Instructions for the task:
Go through the listing and return every line with "JSON" in it.

Information provided:
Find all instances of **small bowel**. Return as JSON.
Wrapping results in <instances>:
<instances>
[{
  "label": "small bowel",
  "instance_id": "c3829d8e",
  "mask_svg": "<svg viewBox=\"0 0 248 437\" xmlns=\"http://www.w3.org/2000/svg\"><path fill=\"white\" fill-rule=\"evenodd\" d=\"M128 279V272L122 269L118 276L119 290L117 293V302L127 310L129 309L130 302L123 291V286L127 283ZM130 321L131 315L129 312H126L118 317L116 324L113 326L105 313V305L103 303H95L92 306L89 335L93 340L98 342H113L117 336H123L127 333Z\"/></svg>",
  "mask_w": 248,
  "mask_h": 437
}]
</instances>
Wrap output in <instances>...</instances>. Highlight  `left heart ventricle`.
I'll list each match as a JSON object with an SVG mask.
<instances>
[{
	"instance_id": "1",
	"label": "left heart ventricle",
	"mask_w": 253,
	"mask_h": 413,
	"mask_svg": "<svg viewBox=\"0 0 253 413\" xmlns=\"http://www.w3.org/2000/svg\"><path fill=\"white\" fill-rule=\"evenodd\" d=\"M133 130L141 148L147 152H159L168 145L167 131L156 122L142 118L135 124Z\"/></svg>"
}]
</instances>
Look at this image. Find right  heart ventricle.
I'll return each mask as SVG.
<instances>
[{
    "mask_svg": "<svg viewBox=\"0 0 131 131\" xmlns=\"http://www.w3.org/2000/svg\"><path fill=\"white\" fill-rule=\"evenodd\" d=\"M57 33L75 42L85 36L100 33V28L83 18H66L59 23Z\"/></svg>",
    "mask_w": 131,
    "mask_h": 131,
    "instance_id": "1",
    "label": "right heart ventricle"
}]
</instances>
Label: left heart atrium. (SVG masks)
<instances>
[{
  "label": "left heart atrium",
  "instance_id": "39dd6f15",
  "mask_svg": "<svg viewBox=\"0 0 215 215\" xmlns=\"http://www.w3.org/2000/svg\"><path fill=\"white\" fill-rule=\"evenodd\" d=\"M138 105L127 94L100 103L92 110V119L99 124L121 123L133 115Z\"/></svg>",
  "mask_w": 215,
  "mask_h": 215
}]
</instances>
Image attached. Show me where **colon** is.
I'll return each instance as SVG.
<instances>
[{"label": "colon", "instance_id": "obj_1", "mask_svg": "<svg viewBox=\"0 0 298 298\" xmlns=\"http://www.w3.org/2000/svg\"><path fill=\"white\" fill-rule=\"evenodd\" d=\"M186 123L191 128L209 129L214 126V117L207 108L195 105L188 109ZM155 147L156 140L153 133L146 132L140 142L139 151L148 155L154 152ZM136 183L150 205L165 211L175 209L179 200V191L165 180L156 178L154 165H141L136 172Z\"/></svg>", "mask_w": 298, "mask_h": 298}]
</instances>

Reply to the task:
Find all instances of **small bowel**. Return as JSON.
I'll list each match as a JSON object with an SVG mask.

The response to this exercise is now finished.